It’s one of weakest links in the health systems where limited resources and long distances separate sick people from the laboratories that could diagnose their ills: For want of a simple affordable system to get patient specimens from one place to another, infectious disease outbreaks and their impacts go undetected, untreated, and uncontrolled. It is a gap, an editorial in the new Clinical Infectious Diseases argues, that contributed to the nearly half of all Ebola cases that went unconfirmed in the recent outbreak, missed opportunities to identify more than 4 million undiagnosed cases of tuberculosis every year, and failures to monitor the effectiveness of antiretroviral treatment of more than 6 million people living with HIV in Africa.
But it is a gap that systems using existing resources and technologies and serving programs responding to multiple diseases could fill, according to an article in the same issue. In Ethiopia, the authors of the article report, a collaboration between the national public health agency and the national postal service developed a system for transporting specimens — dried blood spots, plasma, sputum, whole blood and serum — used to diagnose and monitor early infant HIV, tuberculosis and treatment effectiveness among HIV patients to district, regional, and central laboratories. In the process, postal system workers were trained on biosafety and provided with appropriate packaging and containers. Geographic information system software maximized the system’s efficiency by providing optimal routes.

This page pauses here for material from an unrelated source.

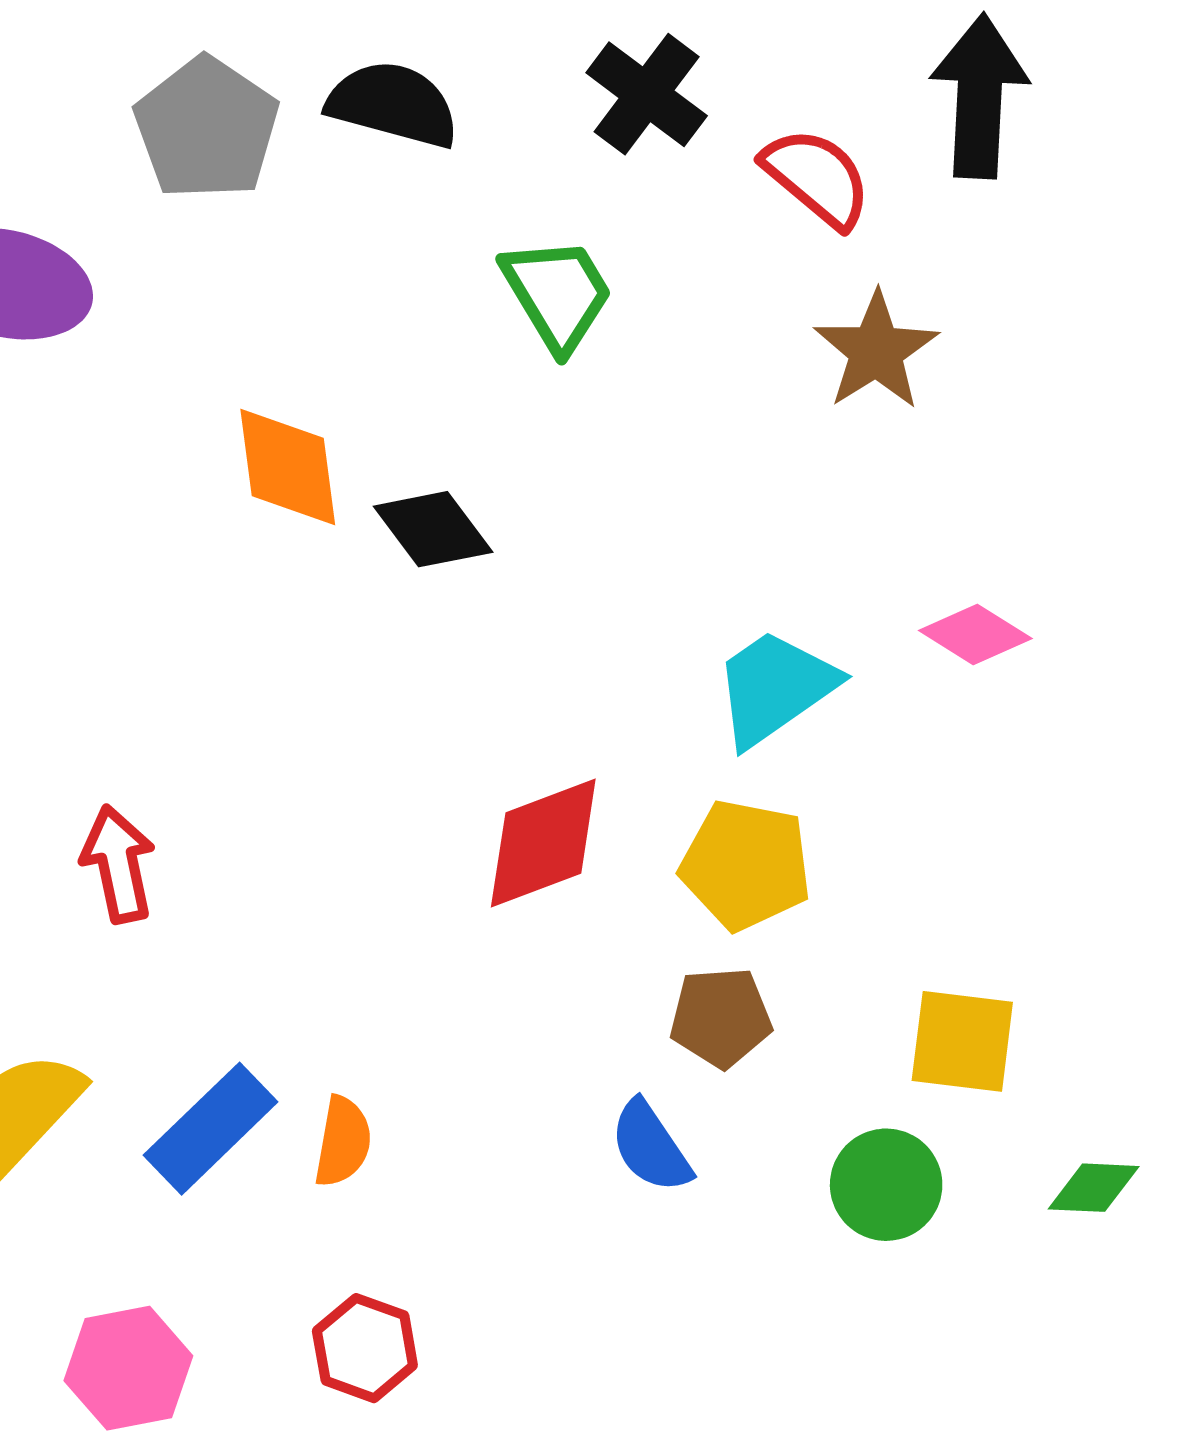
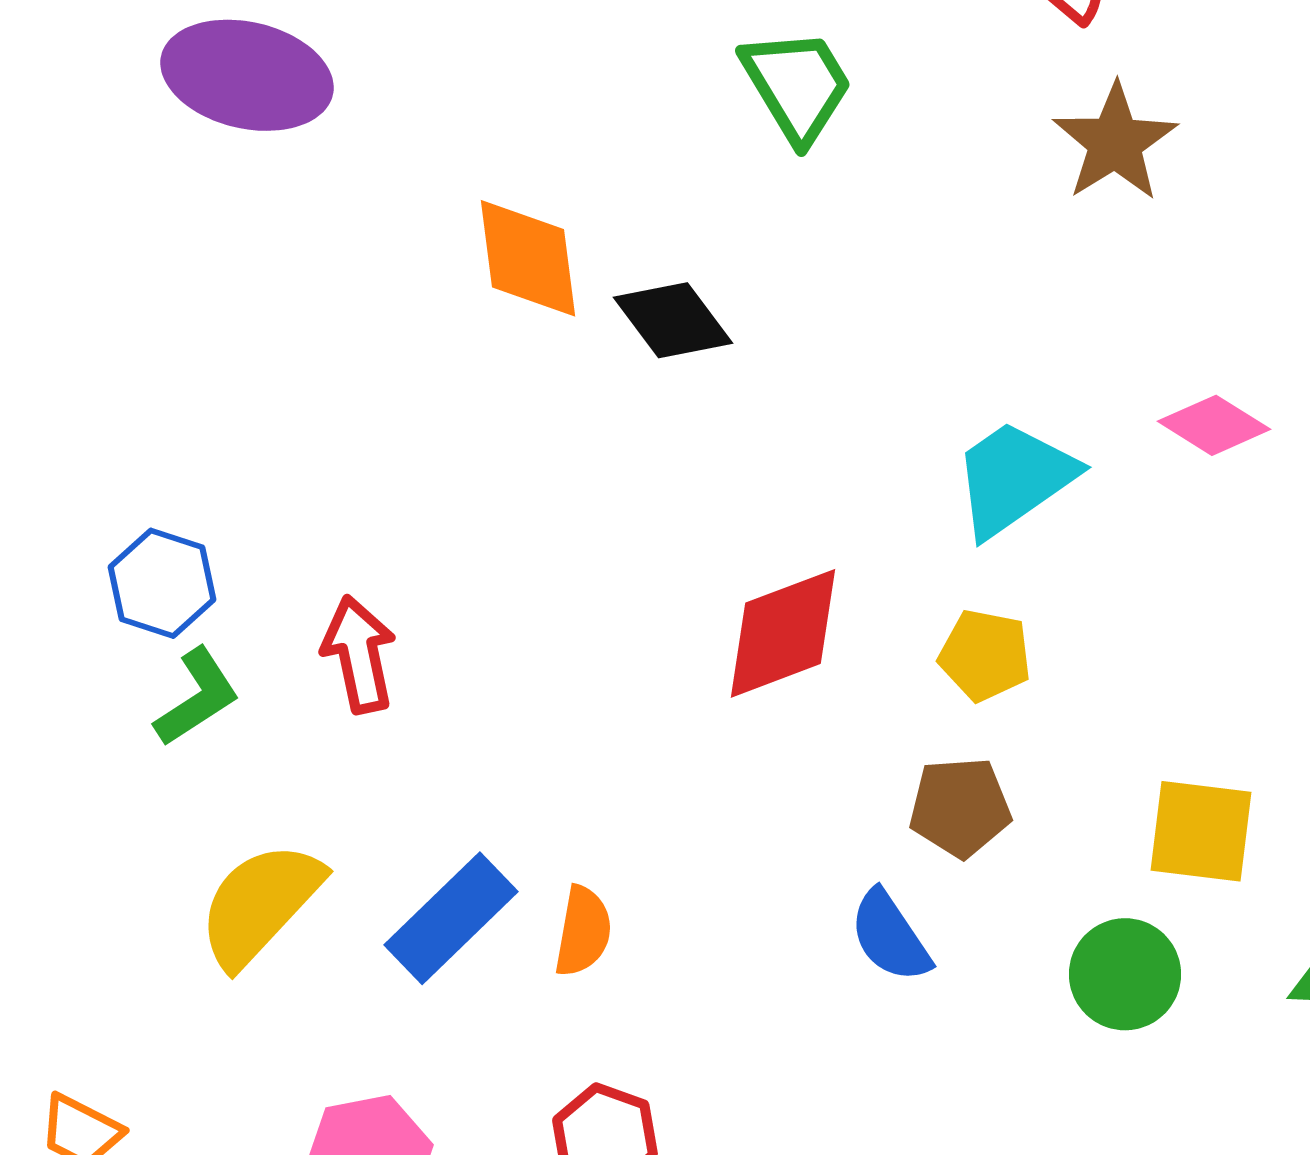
yellow pentagon: (746, 865) -> (985, 655), size x0.7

In Uganda, GIS software helped map routes — laid out as spokes — from a range of health care sites where samples were collected, to central health facilities — or hubs — where they could be tested.
The authors, led by Peter N. Funjungo of the U.S. Centers for Disease Control and Prevention, note that in addition to GIS software, Unmanned Aerial Vehicles — or drones — offer promise, and that community health workers, will continue to be critical. The article, Combatting Global Infectious Diseases: a Network Effect of Specimen Referral Systems is in the current edition of Clinical Infectious Diseases.